Following the incident WorkSafe issued another Safety and Health Alert making identical recommendations to that made in the Safety and Health Alert issued in response to the August 2008 fatality save that it also included a recommendation that employers should consider the capabilities of new and young employees to ensure special needs for those employees are assessed and provided for at the workplace.

The Magistrate found that Quadtilla’s methods for storing and retrieving sheets was extremely unsafe.  The breach was considered particularly serious as Quadtilla should have been aware of the earlier deaths and taken steps to remove the hazard.  It was found that safe methods of storage such as racking were readily available and should have been present in the cabinet making workplace.

A fine of $250,000 was imposed, which is the second highest health and safety fine ever in Western Australia.

The labour-hire employer of the apprentice, Group Training South West has also been charged and will be tried at a later date.

In order to comply with the obligation to ensure, as far as practicable, to provide a workplace free from hazards, employers must ensure that they are reviewing regulators Safety and Health Alerts to assess whether the issues are applicable to their business. This includes not just alerts issued by its own regulators but also alerts issued by similar regulators around the country.  If the content of such Safety and Health Alerts are potentially applicable to the business, the employer should conduct an assessment of whether the steps recommended are practicable to be taken in its business. If they are, the steps should be taken. If they are not, it should be documented why the steps taken are not practicable and what alternative steps, if any, have been taken to address the hazard.

OHS obligations extend to all persons in workplaces including persons who are not themselves at work

The prosecutions arising out of the death of aboriginal elder Mr Ward, who died of heat stroke in Western Australia in 2008, serve as a reminder that health and safety duties are owed by everyone and  extend to everyone who has a reason to be in a workplace.

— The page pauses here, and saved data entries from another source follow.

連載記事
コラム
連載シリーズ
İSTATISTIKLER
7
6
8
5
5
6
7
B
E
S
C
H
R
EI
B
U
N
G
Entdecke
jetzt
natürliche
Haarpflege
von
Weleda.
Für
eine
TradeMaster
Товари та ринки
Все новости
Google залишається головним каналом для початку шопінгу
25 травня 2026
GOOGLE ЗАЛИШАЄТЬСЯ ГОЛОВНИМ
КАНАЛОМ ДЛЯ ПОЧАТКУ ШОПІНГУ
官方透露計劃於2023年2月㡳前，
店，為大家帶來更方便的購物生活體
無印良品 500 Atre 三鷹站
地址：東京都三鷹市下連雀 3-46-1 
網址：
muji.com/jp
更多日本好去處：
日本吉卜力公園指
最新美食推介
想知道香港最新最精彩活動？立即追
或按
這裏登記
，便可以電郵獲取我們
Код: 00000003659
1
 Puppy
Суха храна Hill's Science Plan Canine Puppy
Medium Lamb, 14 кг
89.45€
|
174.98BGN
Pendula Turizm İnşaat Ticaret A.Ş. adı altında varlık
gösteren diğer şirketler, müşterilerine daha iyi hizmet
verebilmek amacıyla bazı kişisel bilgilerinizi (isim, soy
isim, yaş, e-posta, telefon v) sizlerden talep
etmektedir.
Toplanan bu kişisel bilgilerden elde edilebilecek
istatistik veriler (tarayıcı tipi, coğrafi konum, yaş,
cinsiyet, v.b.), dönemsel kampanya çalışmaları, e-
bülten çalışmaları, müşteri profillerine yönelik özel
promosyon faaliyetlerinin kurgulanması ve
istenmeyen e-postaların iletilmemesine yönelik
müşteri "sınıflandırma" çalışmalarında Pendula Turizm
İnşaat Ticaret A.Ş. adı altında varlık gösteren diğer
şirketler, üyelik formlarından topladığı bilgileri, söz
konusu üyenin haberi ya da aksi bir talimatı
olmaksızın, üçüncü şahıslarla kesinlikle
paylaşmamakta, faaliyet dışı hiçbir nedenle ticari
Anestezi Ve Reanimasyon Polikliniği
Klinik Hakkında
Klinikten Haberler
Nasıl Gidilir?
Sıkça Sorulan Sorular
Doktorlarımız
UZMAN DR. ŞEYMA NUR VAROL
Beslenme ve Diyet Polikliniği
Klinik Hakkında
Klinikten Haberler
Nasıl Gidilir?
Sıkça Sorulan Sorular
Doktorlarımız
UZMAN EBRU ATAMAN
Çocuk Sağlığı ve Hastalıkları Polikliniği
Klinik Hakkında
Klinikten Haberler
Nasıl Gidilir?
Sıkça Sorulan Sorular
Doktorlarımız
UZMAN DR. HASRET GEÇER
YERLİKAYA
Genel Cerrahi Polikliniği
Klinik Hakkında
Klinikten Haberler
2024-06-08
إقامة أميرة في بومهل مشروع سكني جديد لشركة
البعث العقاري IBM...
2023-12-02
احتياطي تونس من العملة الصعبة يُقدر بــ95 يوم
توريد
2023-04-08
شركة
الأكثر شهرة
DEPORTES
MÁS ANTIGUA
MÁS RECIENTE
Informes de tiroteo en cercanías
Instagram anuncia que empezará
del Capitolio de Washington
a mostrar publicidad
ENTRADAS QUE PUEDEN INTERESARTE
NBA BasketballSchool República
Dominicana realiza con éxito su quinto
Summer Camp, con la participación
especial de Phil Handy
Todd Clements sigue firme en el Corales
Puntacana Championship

Section 22(1) of the Occupational Safety and Health Act 1984 (OSHA) requires a person, to the extent that they have control of a workplace where persons who are not employees of that person work are likely to be in the course of their work, to take such measures as are practicable to ensure the workplace does not expose people to hazards. 

Mr Ward, a prisoner, was driven in the back of a van with defective airconditioning in the middle of summer for 5 hours in order to attend a court hearing. It is thought that the temperature in the back of the van exceeded 55 degrees during the journey causing Mr Ward to die of heat stroke.

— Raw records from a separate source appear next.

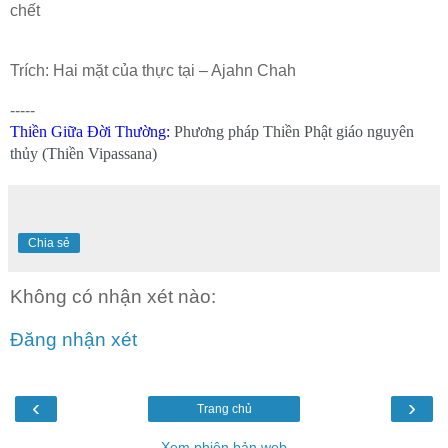
chết
Trích: Hai mặt của thực tại – Ajahn Chah
-----
Thiền Giữa Đời Thường
:
Phương pháp Thiền Phật giáo nguyên
thủy (Thiền Vipassana)
Chia sẻ
Không có nhận xét nào:
Đăng nhận xét
‹
›
Trang chủ
Xem phiên bản web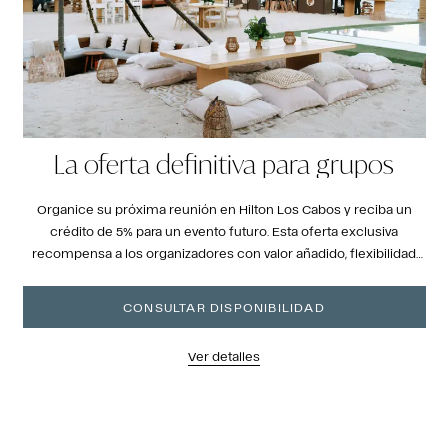
La oferta definitiva para grupos
Organice su próxima reunión en Hilton Los Cabos y reciba un
crédito de 5% para un evento futuro. Esta oferta exclusiva
recompensa a los organizadores con valor añadido, flexibilidad
para cambiar de reserva y un impresionante entorno frente al
mar, ideal para reuniones inolvidables.
CONSULTAR DISPONIBILIDAD
Ver detalles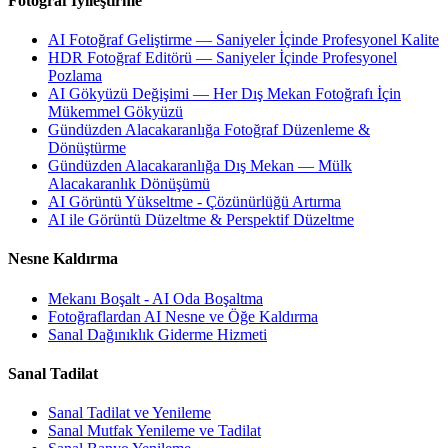
Fotoğraf İyileştirme
AI Fotoğraf Geliştirme — Saniyeler İçinde Profesyonel Kalite
HDR Fotoğraf Editörü — Saniyeler İçinde Profesyonel
Pozlama
AI Gökyüzü Değişimi — Her Dış Mekan Fotoğrafı İçin
Mükemmel Gökyüzü
Gündüzden Alacakaranlığa Fotoğraf Düzenleme &
Dönüştürme
Gündüzden Alacakaranlığa Dış Mekan — Mülk
Alacakaranlık Dönüşümü
AI Görüntü Yükseltme - Çözünürlüğü Artırma
AI ile Görüntü Düzeltme & Perspektif Düzeltme
Nesne Kaldırma
Mekanı Boşalt - AI Oda Boşaltma
Fotoğraflardan AI Nesne ve Öğe Kaldırma
Sanal Dağınıklık Giderme Hizmeti
Sanal Tadilat
Sanal Tadilat ve Yenileme
Sanal Mutfak Yenileme ve Tadilat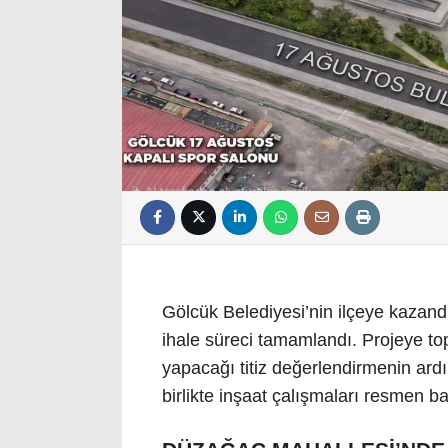
Gölcük Belediyesi’nin ilçeye kazand
ihale süreci tamamlandı. Projeye t
yapacağı titiz değerlendirmenin ard
birlikte inşaat çalışmaları resmen b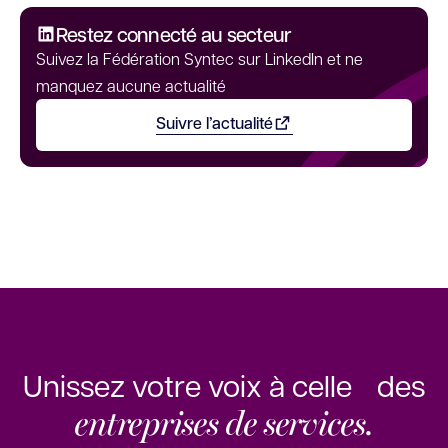
Restez connecté au secteur
Suivez la Fédération Syntec sur LinkedIn et ne
manquez aucune actualité
Suivre l’actualité
Ouvrir dans un nouvel onglet
Unissez votre voix à celle des
entreprises de services.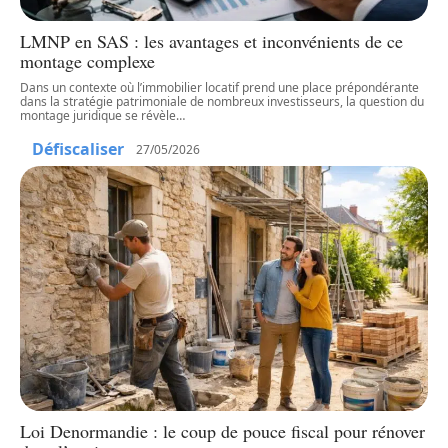
LMNP en SAS : les avantages et inconvénients de ce
montage complexe
Dans un contexte où l’immobilier locatif prend une place prépondérante
dans la stratégie patrimoniale de nombreux investisseurs, la question du
montage juridique se révèle
…
Défiscaliser
27/05/2026
Loi Denormandie : le coup de pouce fiscal pour rénover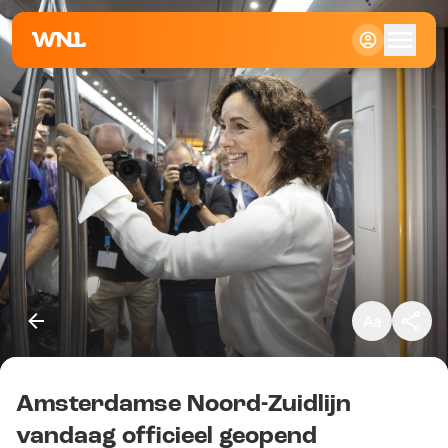
Klein
Standaard
Groot
Amsterdamse Noord-Zuidlijn
Kopieer link
vandaag officieel geopend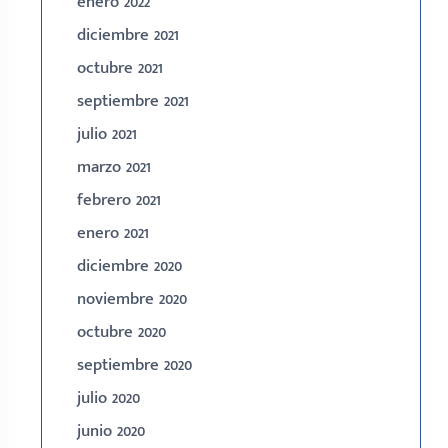
enero 2022
diciembre 2021
octubre 2021
septiembre 2021
julio 2021
marzo 2021
febrero 2021
enero 2021
diciembre 2020
noviembre 2020
octubre 2020
septiembre 2020
julio 2020
junio 2020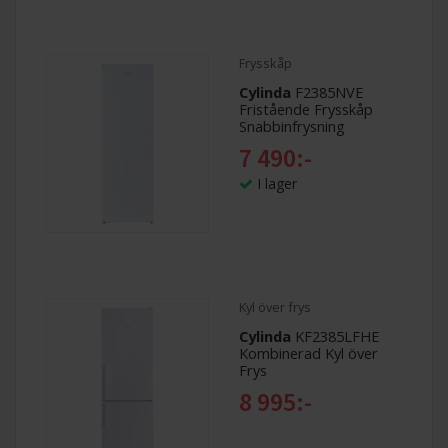
Frysskåp
Cylinda
F2385NVE
Fristående Frysskåp
Snabbinfrysning
7 490:-
I lager
Kyl över frys
Cylinda
KF2385LFHE
Kombinerad Kyl över
Frys
8 995:-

The Department of Corrective Services and G4S Custodial Services Pty Ltd, the contractor who operated the van, were charged in relation to Mr Ward’s death. Record fines of $285,000 out of a maximum for the offence of $400,000 were handed down to both offenders following pleas of guilty.

Section 20(1) of OSHA requires an employee to take reasonable care to avoid adversely affecting the safety and health of any other person through any act or omission at work.

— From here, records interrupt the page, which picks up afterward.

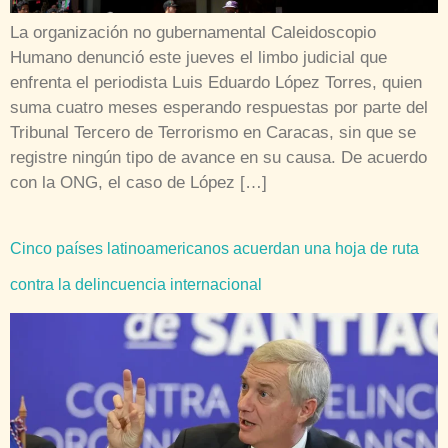
La organización no gubernamental Caleidoscopio
Humano denunció este jueves el limbo judicial que
enfrenta el periodista Luis Eduardo López Torres, quien
suma cuatro meses esperando respuestas por parte del
Tribunal Tercero de Terrorismo en Caracas, sin que se
registre ningún tipo de avance en su causa. De acuerdo
con la ONG, el caso de López […]
Cinco países latinoamericanos acuerdan una hoja de ruta
contra la delincuencia internacional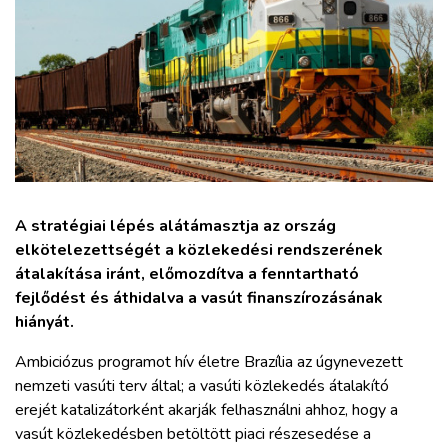
ZÖLDÚT
HAJÓZÁS
BLOG
ARCHÍVUM
A stratégiai lépés alátámasztja az ország
WEBSHOP
elkötelezettségét a közlekedési rendszerének
átalakítása iránt, előmozdítva a fenntartható
fejlődést és áthidalva a vasút finanszírozásának
BELÉPÉS
hiányát.
Ambiciózus programot hív életre Brazília az úgynevezett
REGISZTRÁCIÓ
nemzeti vasúti terv által; a vasúti közlekedés átalakító
erejét katalizátorként akarják felhasználni ahhoz, hogy a
vasút közlekedésben betöltött piaci részesedése a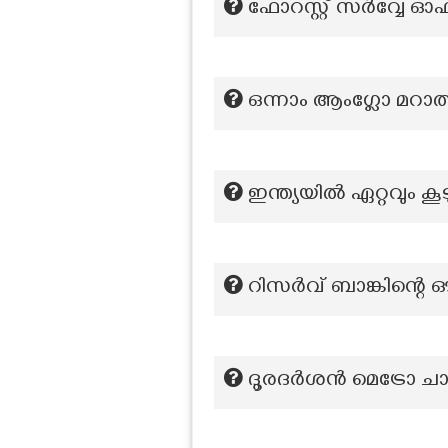
ഫോറസ്റ്റ് സർവ്വേ ഓ
ഒന്നാം ആംഗ്ലോ മറാത്
ഇന്ത്യയിൽ ഏറ്റവും 
റിസർവ് ബാങ്കിന്റെ ഔ
ദൂരദർശൻ മെട്രോ ച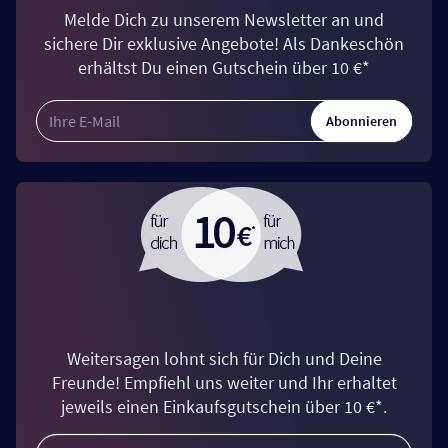
Melde Dich zu unserem Newsletter an und
sichere Dir exklusive Angebote! Als Dankeschön
erhältst Du einen Gutschein über 10 €*
Abonnieren
Weitersagen lohnt sich für Dich und Deine
Freunde! Empfiehl uns weiter und Ihr erhaltet
jeweils einen Einkaufsgutschein über 10 €*.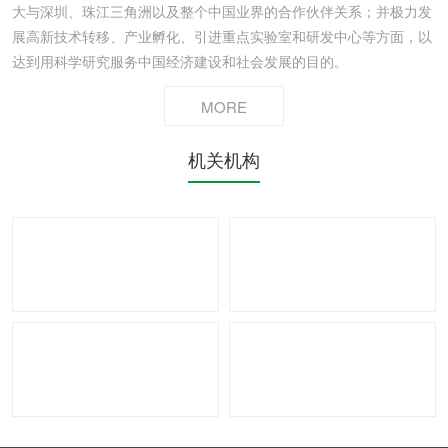
大与深圳、珠江三角洲以及整个中国业界的合作伙伴关系；并极力发
展高新技术转移、产业孵化、引进重点实验室和研发中心等方面，以
达到用科学研究服务中国经济建设和社会发展的目的。
MORE
机关机构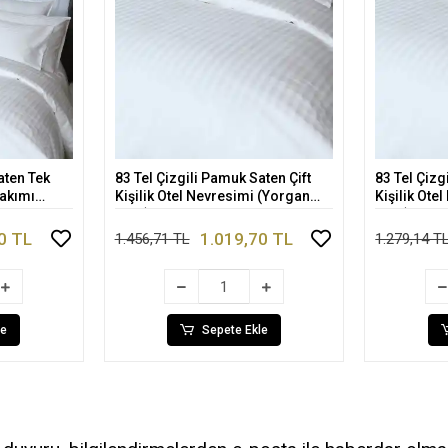
aten Tek
83 Tel Çizgili Pamuk Saten Çift
83 Tel Çizg
kle
Sepete Ekle
Takımı
Kişilik Otel Nevresimi (Yorgan
Kişilik Ote
Kılıfı)
Kılıfı)
0 TL
1.019,70 TL
1.456,71 TL
1.279,14 T
le
Sepete Ekle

The two drivers of the van, Graham Powell and Nina Stokoe, were also charged and entered pleas of not guilty.

Subsequently, Powell changed his plea to guilty and was fined $9,000 out of a maximum $20,000 for adversely affecting the safety of a non-employee by causing third-degree burns and his death through an act or omission at work.

Stokoe will be tried in October.

In assessing what must be done with respect to health and safety at a workplace, focus must be placed on ensuring reasonably practicable steps are taken to avoid exposing any person who may enter the work place to hazards whether or not they are employed at the workplace.